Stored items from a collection
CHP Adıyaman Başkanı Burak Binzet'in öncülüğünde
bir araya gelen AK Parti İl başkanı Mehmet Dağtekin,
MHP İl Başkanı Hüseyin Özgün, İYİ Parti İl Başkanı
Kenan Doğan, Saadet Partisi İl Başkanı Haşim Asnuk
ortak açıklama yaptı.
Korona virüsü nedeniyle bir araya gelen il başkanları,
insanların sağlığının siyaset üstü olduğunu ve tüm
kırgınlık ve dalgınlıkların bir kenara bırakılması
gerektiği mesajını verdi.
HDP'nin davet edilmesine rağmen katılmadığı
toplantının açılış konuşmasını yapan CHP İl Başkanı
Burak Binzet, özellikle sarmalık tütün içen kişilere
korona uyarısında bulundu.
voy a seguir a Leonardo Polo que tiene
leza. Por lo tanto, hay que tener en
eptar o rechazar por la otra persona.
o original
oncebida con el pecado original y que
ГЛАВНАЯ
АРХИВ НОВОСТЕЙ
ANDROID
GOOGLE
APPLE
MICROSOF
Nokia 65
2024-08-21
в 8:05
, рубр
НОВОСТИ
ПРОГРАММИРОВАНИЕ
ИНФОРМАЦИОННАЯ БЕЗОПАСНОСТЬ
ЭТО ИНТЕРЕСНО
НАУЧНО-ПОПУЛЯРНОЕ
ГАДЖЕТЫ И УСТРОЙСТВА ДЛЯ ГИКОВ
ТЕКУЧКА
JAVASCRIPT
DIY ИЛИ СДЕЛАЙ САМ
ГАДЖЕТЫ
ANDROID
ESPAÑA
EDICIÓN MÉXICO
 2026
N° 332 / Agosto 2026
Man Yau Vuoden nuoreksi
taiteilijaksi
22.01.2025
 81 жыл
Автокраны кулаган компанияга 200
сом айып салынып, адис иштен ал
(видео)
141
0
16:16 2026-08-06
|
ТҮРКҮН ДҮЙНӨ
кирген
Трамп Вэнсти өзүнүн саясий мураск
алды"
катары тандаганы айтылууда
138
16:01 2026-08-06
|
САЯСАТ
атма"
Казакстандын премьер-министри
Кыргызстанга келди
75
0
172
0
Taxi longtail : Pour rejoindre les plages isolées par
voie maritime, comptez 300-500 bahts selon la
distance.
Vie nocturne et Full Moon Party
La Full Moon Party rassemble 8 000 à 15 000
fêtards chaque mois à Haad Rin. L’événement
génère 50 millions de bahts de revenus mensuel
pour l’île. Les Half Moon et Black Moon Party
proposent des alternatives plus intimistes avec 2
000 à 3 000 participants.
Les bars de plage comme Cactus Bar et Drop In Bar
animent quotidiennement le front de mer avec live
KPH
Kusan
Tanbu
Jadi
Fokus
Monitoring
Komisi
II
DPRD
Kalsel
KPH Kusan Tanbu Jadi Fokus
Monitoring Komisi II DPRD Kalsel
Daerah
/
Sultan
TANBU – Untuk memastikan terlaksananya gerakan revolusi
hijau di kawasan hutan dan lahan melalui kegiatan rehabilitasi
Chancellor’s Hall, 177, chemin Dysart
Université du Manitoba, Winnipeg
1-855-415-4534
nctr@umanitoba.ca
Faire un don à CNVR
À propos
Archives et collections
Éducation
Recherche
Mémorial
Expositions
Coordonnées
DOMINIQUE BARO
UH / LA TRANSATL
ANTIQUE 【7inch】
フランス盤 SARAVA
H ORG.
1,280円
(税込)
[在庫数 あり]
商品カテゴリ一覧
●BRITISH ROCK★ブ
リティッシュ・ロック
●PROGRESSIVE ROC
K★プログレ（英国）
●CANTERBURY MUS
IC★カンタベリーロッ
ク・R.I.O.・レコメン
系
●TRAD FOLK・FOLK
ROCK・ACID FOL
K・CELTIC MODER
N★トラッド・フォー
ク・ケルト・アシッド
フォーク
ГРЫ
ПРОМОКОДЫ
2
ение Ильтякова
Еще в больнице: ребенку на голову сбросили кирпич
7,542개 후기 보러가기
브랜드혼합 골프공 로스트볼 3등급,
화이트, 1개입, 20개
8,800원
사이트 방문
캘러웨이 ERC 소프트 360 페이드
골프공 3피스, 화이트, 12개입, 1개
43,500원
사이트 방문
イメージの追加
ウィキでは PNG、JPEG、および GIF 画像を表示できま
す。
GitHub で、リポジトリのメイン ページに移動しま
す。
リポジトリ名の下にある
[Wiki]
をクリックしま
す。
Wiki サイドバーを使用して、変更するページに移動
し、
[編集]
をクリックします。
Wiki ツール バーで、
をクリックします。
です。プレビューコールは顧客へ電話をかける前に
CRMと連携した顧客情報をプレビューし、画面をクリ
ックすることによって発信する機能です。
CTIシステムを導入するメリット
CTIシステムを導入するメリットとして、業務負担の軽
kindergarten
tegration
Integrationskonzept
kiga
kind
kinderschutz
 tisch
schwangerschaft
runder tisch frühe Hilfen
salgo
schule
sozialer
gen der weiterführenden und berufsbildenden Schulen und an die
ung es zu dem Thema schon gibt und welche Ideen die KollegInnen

### EXERCISE REQUIREMENTS
Every line of the data above is to be copied out exactly.

### EXERCISE RESPONSE
CHP Adıyaman Başkanı Burak Binzet'in öncülüğünde
bir araya gelen AK Parti İl başkanı Mehmet Dağtekin,
MHP İl Başkanı Hüseyin Özgün, İYİ Parti İl Başkanı
Kenan Doğan, Saadet Partisi İl Başkanı Haşim Asnuk
ortak açıklama yaptı.
Korona virüsü nedeniyle bir araya gelen il başkanları,
insanların sağlığının siyaset üstü olduğunu ve tüm
kırgınlık ve dalgınlıkların bir kenara bırakılması
gerektiği mesajını verdi.
HDP'nin davet edilmesine rağmen katılmadığı
toplantının açılış konuşmasını yapan CHP İl Başkanı
Burak Binzet, özellikle sarmalık tütün içen kişilere
korona uyarısında bulundu.
voy a seguir a Leonardo Polo que tiene
leza. Por lo tanto, hay que tener en
eptar o rechazar por la otra persona.
o original
oncebida con el pecado original y que
ГЛАВНАЯ
АРХИВ НОВОСТЕЙ
ANDROID
GOOGLE
APPLE
MICROSOF
Nokia 65
2024-08-21
в 8:05
, рубр
НОВОСТИ
ПРОГРАММИРОВАНИЕ
ИНФОРМАЦИОННАЯ БЕЗОПАСНОСТЬ
ЭТО ИНТЕРЕСНО
НАУЧНО-ПОПУЛЯРНОЕ
ГАДЖЕТЫ И УСТРОЙСТВА ДЛЯ ГИКОВ
ТЕКУЧКА
JAVASCRIPT
DIY ИЛИ СДЕЛАЙ САМ
ГАДЖЕТЫ
ANDROID
ESPAÑA
EDICIÓN MÉXICO
 2026
N° 332 / Agosto 2026
Man Yau Vuoden nuoreksi
taiteilijaksi
22.01.2025
 81 жыл
Автокраны кулаган компанияга 200
сом айып салынып, адис иштен ал
(видео)
141
0
16:16 2026-08-06
|
ТҮРКҮН ДҮЙНӨ
кирген
Трамп Вэнсти өзүнүн саясий мураск
алды"
катары тандаганы айтылууда
138
16:01 2026-08-06
|
САЯСАТ
атма"
Казакстандын премьер-министри
Кыргызстанга келди
75
0
172
0
Taxi longtail : Pour rejoindre les plages isolées par
voie maritime, comptez 300-500 bahts selon la
distance.
Vie nocturne et Full Moon Party
La Full Moon Party rassemble 8 000 à 15 000
fêtards chaque mois à Haad Rin. L’événement
génère 50 millions de bahts de revenus mensuel
pour l’île. Les Half Moon et Black Moon Party
proposent des alternatives plus intimistes avec 2
000 à 3 000 participants.
Les bars de plage comme Cactus Bar et Drop In Bar
animent quotidiennement le front de mer avec live
KPH
Kusan
Tanbu
Jadi
Fokus
Monitoring
Komisi
II
DPRD
Kalsel
KPH Kusan Tanbu Jadi Fokus
Monitoring Komisi II DPRD Kalsel
Daerah
/
Sultan
TANBU – Untuk memastikan terlaksananya gerakan revolusi
hijau di kawasan hutan dan lahan melalui kegiatan rehabilitasi
Chancellor’s Hall, 177, chemin Dysart
Université du Manitoba, Winnipeg
1-855-415-4534
nctr@umanitoba.ca
Faire un don à CNVR
À propos
Archives et collections
Éducation
Recherche
Mémorial
Expositions
Coordonnées
DOMINIQUE BARO
UH / LA TRANSATL
ANTIQUE 【7inch】
フランス盤 SARAVA
H ORG.
1,280円
(税込)
[在庫数 あり]
商品カテゴリ一覧
●BRITISH ROCK★ブ
リティッシュ・ロック
●PROGRESSIVE ROC
K★プログレ（英国）
●CANTERBURY MUS
IC★カンタベリーロッ
ク・R.I.O.・レコメン
系
●TRAD FOLK・FOLK
ROCK・ACID FOL
K・CELTIC MODER
N★トラッド・フォー
ク・ケルト・アシッド
フォーク
ГРЫ
ПРОМОКОДЫ
2
ение Ильтякова
Еще в больнице: ребенку на голову сбросили кирпич
7,542개 후기 보러가기
브랜드혼합 골프공 로스트볼 3등급,
화이트, 1개입, 20개
8,800원
사이트 방문
캘러웨이 ERC 소프트 360 페이드
골프공 3피스, 화이트, 12개입, 1개
43,500원
사이트 방문
イメージの追加
ウィキでは PNG、JPEG、および GIF 画像を表示できま
す。
GitHub で、リポジトリのメイン ページに移動しま
す。
リポジトリ名の下にある
[Wiki]
をクリックしま
す。
Wiki サイドバーを使用して、変更するページに移動
し、
[編集]
をクリックします。
Wiki ツール バーで、
をクリックします。
です。プレビューコールは顧客へ電話をかける前に
CRMと連携した顧客情報をプレビューし、画面をクリ
ックすることによって発信する機能です。
CTIシステムを導入するメリット
CTIシステムを導入するメリットとして、業務負担の軽
kindergarten
tegration
Integrationskonzept
kiga
kind
kinderschutz
 tisch
schwangerschaft
runder tisch frühe Hilfen
salgo
schule
sozialer
gen der weiterführenden und berufsbildenden Schulen und an die
ung es zu dem Thema schon gibt und welche Ideen die KollegInnen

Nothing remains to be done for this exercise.